Wednesday 11 May 2016

'An artist has to be able to sit in a room and wait for something to happen'



'An artist has to be able to sit in a room and wait for something to happen'

Anish Kapoor



I usually have no idea what's going to happen in my morning of work. I've spent years gradually letting go of the idea that I need to go into my studio in a disciplined way and get started on a project, with a clear intention or goal in mind. I've learnt that this usually kills the possibility of any kind of creative emergence for me.

As I have no idea where to start, I start with the body. I'm committed to a 'daily practice', in line with my years of work with my teachers and mentors, Kath Burlinson and Paul Oertel. Paul talks about work coming out of the body, finding information in the cells...

The daily practice is not 'practising', in the sense of doing your scales, or your voice exercises, or a discipline such as 'make a drawing every day'. I think of it more as a space-making, connecting-up kind of event. I make space to find out what's happening on a particular day; emotionally, physically, musically, verbally, mentally. It's a bit like Julia Cameron's Daily Pages, except that you don't sit and write freeform, you crouch inside your body and you let it freefrom from the inside out....

I wait. Eventually, something starts to happen. An arm wants to move, or my spine wants to twist around to face me in the opposite direction. Then an idea comes, an association, or perhaps an impulse to move towards a particular image, or a need to put on music and follow the movement for longer. At some point I might move towards some images, looking, or choosing, or arranging. Sometimes I pick my pen, and I follow. There's no plan.

Then I look. There are recognitions. I could do a whole conceptual overview of what interests me in art, what my influences are, what my philosophy is. These things will come out eventually. But when I work, none of these things are consciously in my mind.

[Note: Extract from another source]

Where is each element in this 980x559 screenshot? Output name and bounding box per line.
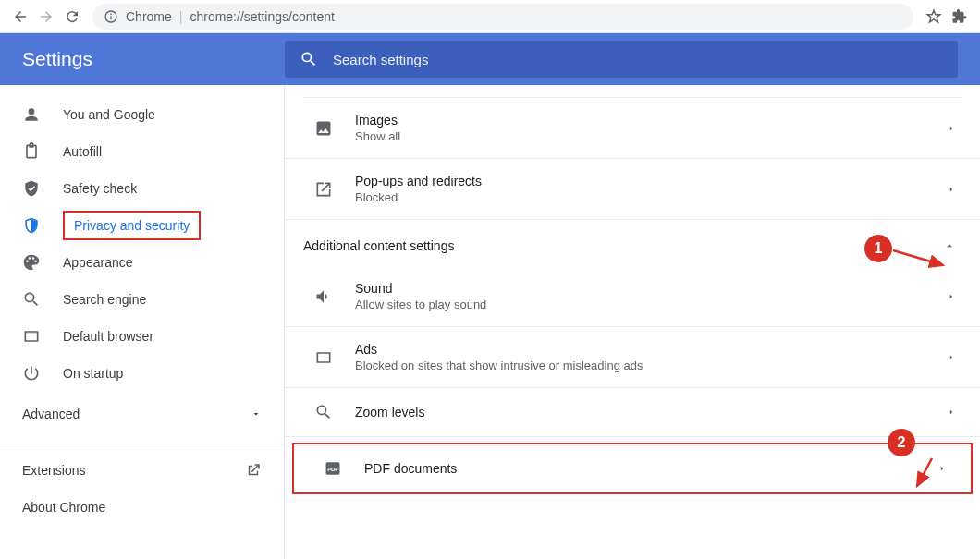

There's a lot of looking. So much looking.

I didn't think it would happen like this. I thought  I would make and make and make, letting the working (aka 'doing') make the work. The working does make the work. But a big part of the working is simply looking at what's come.

Today I'm looking at these four paintings, which were made a week ago on the island of Lismore in response to people working in the shared space of the Sounding Authentic workshop (with Mairi Campbell and Kath Burlinson.)